Only one portion of the data is to be written out: from the line bearing "Momentky a noční foto" through the line bearing "Miniknihovny". Write it exactly as it appears.

---------- TASK MATERIAL ----------

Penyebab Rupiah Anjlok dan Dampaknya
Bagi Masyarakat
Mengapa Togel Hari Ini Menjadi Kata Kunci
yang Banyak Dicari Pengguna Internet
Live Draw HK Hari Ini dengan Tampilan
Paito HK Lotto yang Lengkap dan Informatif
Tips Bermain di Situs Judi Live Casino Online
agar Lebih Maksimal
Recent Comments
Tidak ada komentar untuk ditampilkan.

----------
---------- TASK MATERIAL ----------

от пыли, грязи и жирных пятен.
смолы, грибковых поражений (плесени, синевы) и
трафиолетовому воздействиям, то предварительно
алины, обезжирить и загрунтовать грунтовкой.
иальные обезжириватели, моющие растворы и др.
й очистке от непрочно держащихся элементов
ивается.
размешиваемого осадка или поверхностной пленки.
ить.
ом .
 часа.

----------
---------- TASK MATERIAL ----------

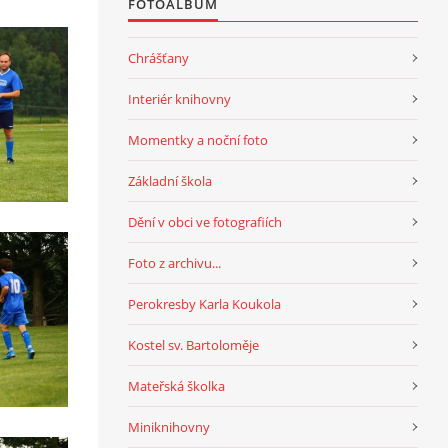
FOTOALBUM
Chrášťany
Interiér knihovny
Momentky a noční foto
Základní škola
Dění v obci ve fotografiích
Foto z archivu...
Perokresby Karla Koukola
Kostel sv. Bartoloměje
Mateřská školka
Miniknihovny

----------

> RESPONSE TO THIS EXERCISE:
Momentky a noční foto
Základní škola
Dění v obci ve fotografiích
Foto z archivu...
Perokresby Karla Koukola
Kostel sv. Bartoloměje
Mateřská školka
Miniknihovny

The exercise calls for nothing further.